In the long term this agenda delivers multiple critical benefits:

  1. High-performance multi-threaded analysis

  2. A more reliable basis for implementing multiple IDE features, including cross-file refactorings and analysis

  3. Alows features "in-memory documents" and "in-memory cross-project references to C#", simplifying the user experience of using F# in Visual Studio.

  4. It aligns F# with the architectural principles of Roslyn, allowing contributors to transfer experience between the two

  5. Looking forward, gives a strong basis for reliably make F# analysis more incremental w.r.t. incremental changes in inputs.
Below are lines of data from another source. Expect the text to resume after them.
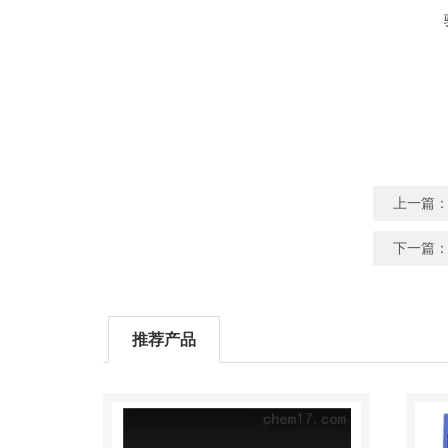
上一篇
下一篇
推荐产品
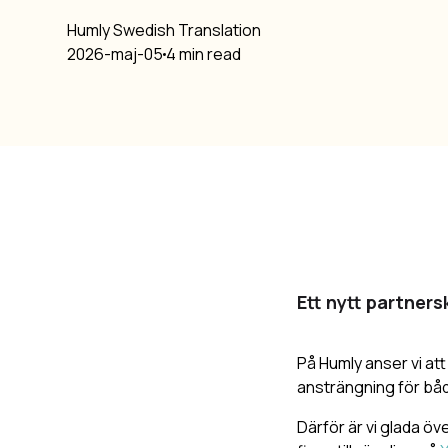
Humly Swedish Translation
2026-maj-05
4 min read
Ett nytt partner
På Humly anser vi at
ansträngning för båd
Därför är vi glada ö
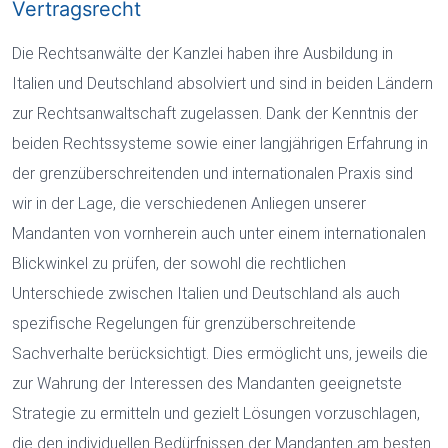
Vertragsrecht
Die Rechtsanwälte der Kanzlei haben ihre Ausbildung in
Italien und Deutschland absolviert und sind in beiden Ländern
zur Rechtsanwaltschaft zugelassen. Dank der Kenntnis der
beiden Rechtssysteme sowie einer langjährigen Erfahrung in
der grenzüberschreitenden und internationalen Praxis sind
wir in der Lage, die verschiedenen Anliegen unserer
Mandanten von vornherein auch unter einem internationalen
Blickwinkel zu prüfen, der sowohl die rechtlichen
Unterschiede zwischen Italien und Deutschland als auch
spezifische Regelungen für grenzüberschreitende
Sachverhalte berücksichtigt. Dies ermöglicht uns, jeweils die
zur Wahrung der Interessen des Mandanten geeignetste
Strategie zu ermitteln und gezielt Lösungen vorzuschlagen,
die den individuellen Bedürfnissen der Mandanten am besten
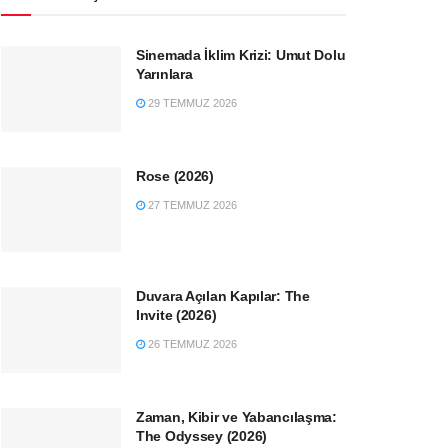
Sinemada İklim Krizi: Umut Dolu
Yarınlara
29 TEMMUZ 2026
Rose (2026)
27 TEMMUZ 2026
Duvara Açılan Kapılar: The
Invite (2026)
26 TEMMUZ 2026
Zaman, Kibir ve Yabancılaşma:
The Odyssey (2026)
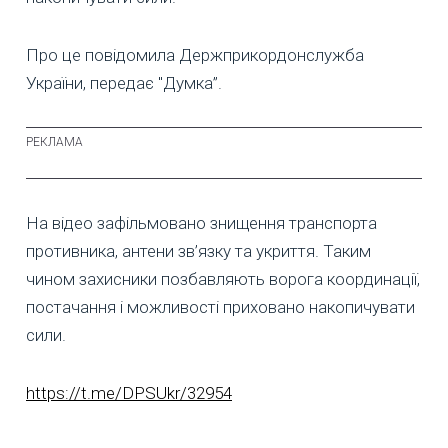
Про це повідомила Держприкордонслужба
України, передає "Думка”.
На відео зафільмовано знищення транспорта
противника, антени зв’язку та укриття. Таким
чином захисники позбавляють ворога координації,
постачання і можливості приховано накопичувати
сили.
https://t.me/DPSUkr/32954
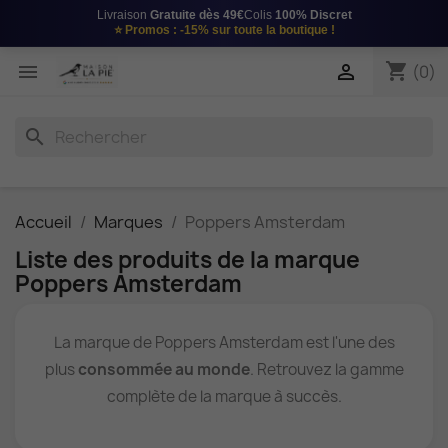
Livraison
Gratuite dès 49€
Colis
100% Discret
⭐
Promos : -15%
sur toute la boutique !
shopping_cart


(0)
search
Accueil
Marques
Poppers Amsterdam
Liste des produits de la marque
Poppers Amsterdam
La marque de Poppers Amsterdam est l'une des
plus
consommée au monde
. Retrouvez la gamme
complète de la marque à succès.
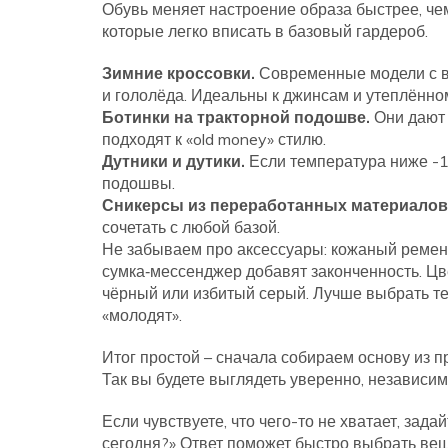
Обувь меняет настроение образа быстрее, че
которые легко вписать в базовый гардероб.
Зимние кроссовки.
Современные модели с в
и гололёда. Идеальны к джинсам и утеплённом
Ботинки на тракторной подошве.
Они дают 
подходят к «old money» стилю.
Дутники и дутики.
Если температура ниже -1
подошвы.
Сникерсы из переработанных материалов
сочетать с любой базой.
Не забываем про аксессуары: кожаный ремен
сумка‑мессенджер добавят законченность. Цв
чёрный или избитый серый. Лучше выбрать те
«молодят».
Итог простой – сначала собираем основу из 
Так вы будете выглядеть уверенно, независимо 
Если чувствуете, что чего-то не хватает, зад
сегодня?» Ответ поможет быстро выбрать ве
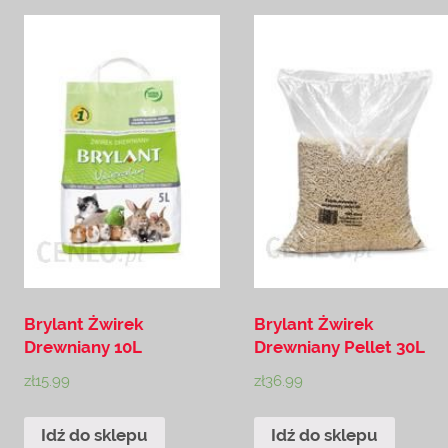
Brylant Żwirek
Brylant Żwirek
Drewniany 10L
Drewniany Pellet 30L
zł
15.99
zł
36.99
Idź do sklepu
Idź do sklepu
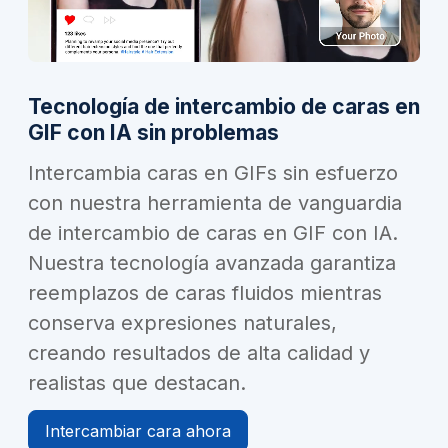
Tecnología de intercambio de caras en
GIF con IA sin problemas
Intercambia caras en GIFs sin esfuerzo
con nuestra herramienta de vanguardia
de intercambio de caras en GIF con IA.
Nuestra tecnología avanzada garantiza
reemplazos de caras fluidos mientras
conserva expresiones naturales,
creando resultados de alta calidad y
realistas que destacan.
Intercambiar cara ahora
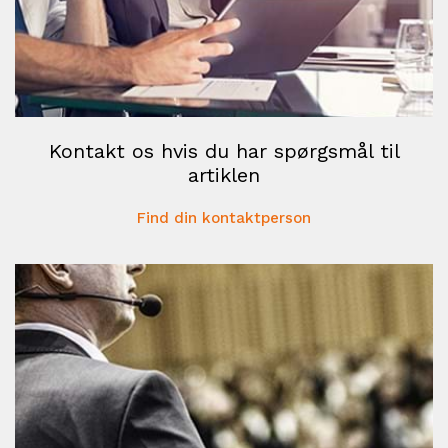
Kontakt os hvis du har spørgsmål til
artiklen
Find din kontaktperson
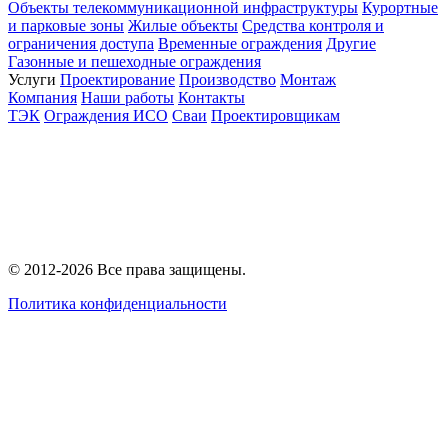
Объекты телекоммуникационной инфраструктуры
Курортные
и парковые зоны
Жилые объекты
Средства контроля и
ограничения доступа
Временные ограждения
Другие
Газонные и пешеходные ограждения
Услуги
Проектирование
Производство
Монтаж
Компания
Наши работы
Контакты
ТЭК
Ограждения ИСО
Сваи
Проектировщикам
© 2012-2026 Все права защищены.
Политика конфиденциальности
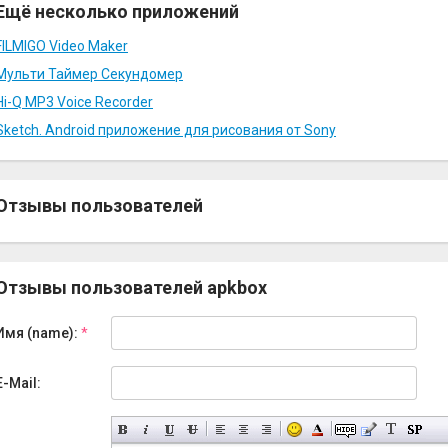
Ещё несколько приложений
FILMIGO Video Maker
Мульти Таймер Секундомер
Hi-Q MP3 Voice Recorder
Sketch. Android приложение для рисования от Sony
Отзывы пользователей
Отзывы пользователей apkbox
Имя (name):
*
E-Mail:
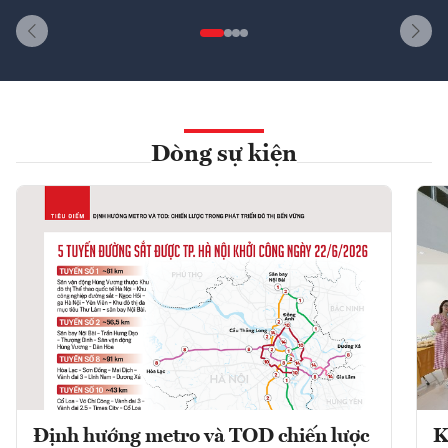
Dòng sự kiện
Định hướng metro và TOD chiến lược
K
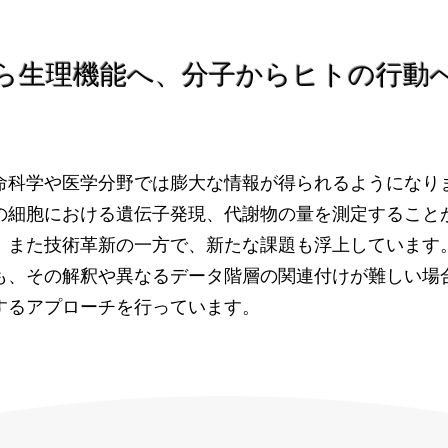
ら生理機能へ、分子からヒトの行動
命科学や医学分野では膨大な情報が得られるようになり
の細胞における遺伝子発現、代謝物の量を測定すること
。
また技術革新の一方で、新たな課題も浮上しています
も、その解釈や異なるデータ階層の関連付けが難しい場合
するアプローチを行っています。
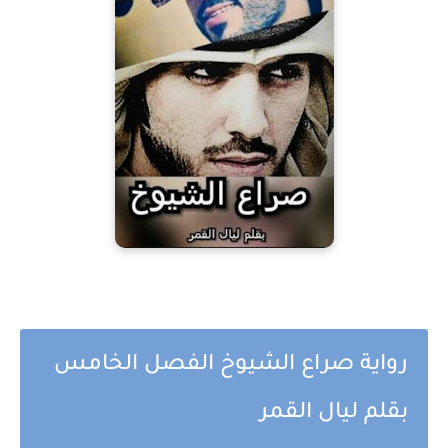
رواية صراع الشيوخ الفصل الخامس
بقلم ليال القمر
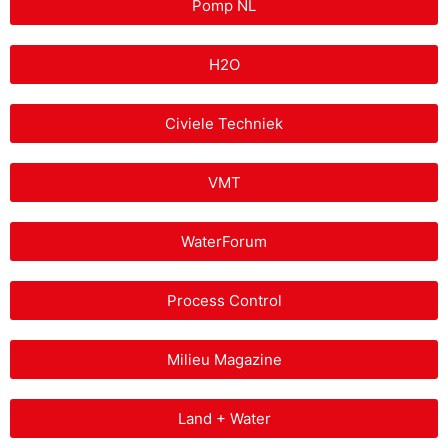
Pomp NL
H2O
Civiele Techniek
VMT
WaterForum
Process Control
Milieu Magazine
Land + Water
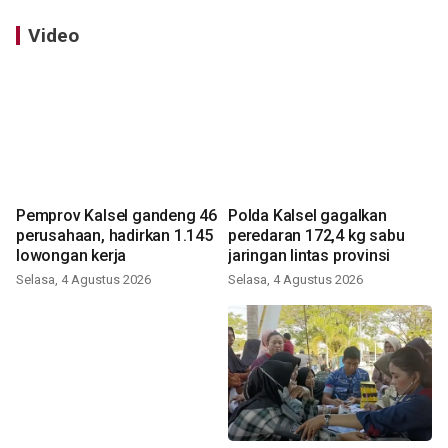
Video
Pemprov Kalsel gandeng 46
Polda Kalsel gagalkan
perusahaan, hadirkan 1.145
peredaran 172,4 kg sabu
lowongan kerja
jaringan lintas provinsi
Selasa, 4 Agustus 2026
Selasa, 4 Agustus 2026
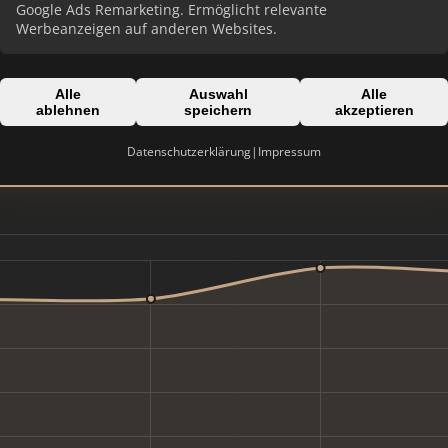
Google Ads Remarketing. Ermöglicht relevante
Werbeanzeigen auf anderen Websites.
Domain:
Alle
Auswahl
Alle
remax.at
ablehnen
speichern
akzeptieren
Datenschutzerklärung
|
Impressum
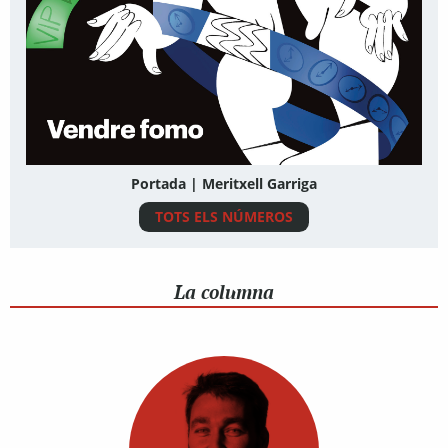
Portada | Meritxell Garriga
TOTS ELS NÚMEROS
La columna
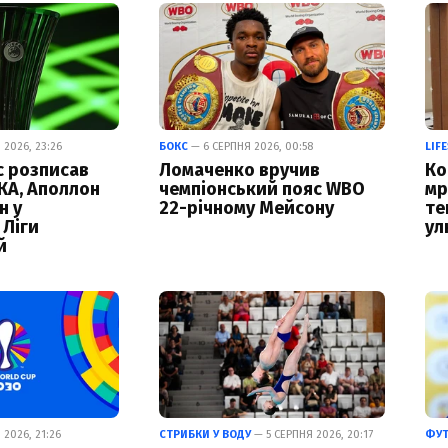
 2026, 23:26
БОКС
— 6 СЕРПНЯ 2026, 00:58
LIF
с розписав
Ломаченко вручив
Ко
КА, Аполлон
чемпіонський пояс WBO
мр
н у
22-річному Мейсону
те
 Ліги
ул
й
2026, 21:26
СТРИБКИ У ВОДУ
— 5 СЕРПНЯ 2026, 20:17
ФУ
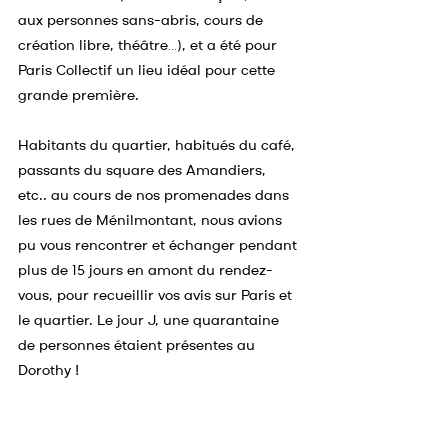
aux personnes sans-abris, cours de 
création libre, théâtre…), et a été pour 
Paris Collectif un lieu idéal pour cette 
grande première.
Habitants du quartier, habitués du café, 
passants du square des Amandiers, 
etc.. au cours de nos promenades dans 
les rues de Ménilmontant, nous avions 
pu vous rencontrer et échanger pendant 
plus de 15 jours en amont du rendez-
vous, pour recueillir vos avis sur Paris et 
le quartier. Le jour J, une quarantaine 
de personnes étaient présentes au 
Dorothy !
  6. Looking forward, gives a strong basis for reliably building a simple, reliable "out-of-proc" LSP implementation for F# following Roslyn design principles.

  7. Our compiler testing framework can be simplified; it will not read files on disk in order to run a test that verifies parsing and type-checking behavior.

The Current Situation and why it's a Problem

FCS provides services to compute analysis information from inputs. For the current API, some of these inputs are filenames, and so FCS relies in part on the state of the file system, which is highly mutable state and is highly problematic.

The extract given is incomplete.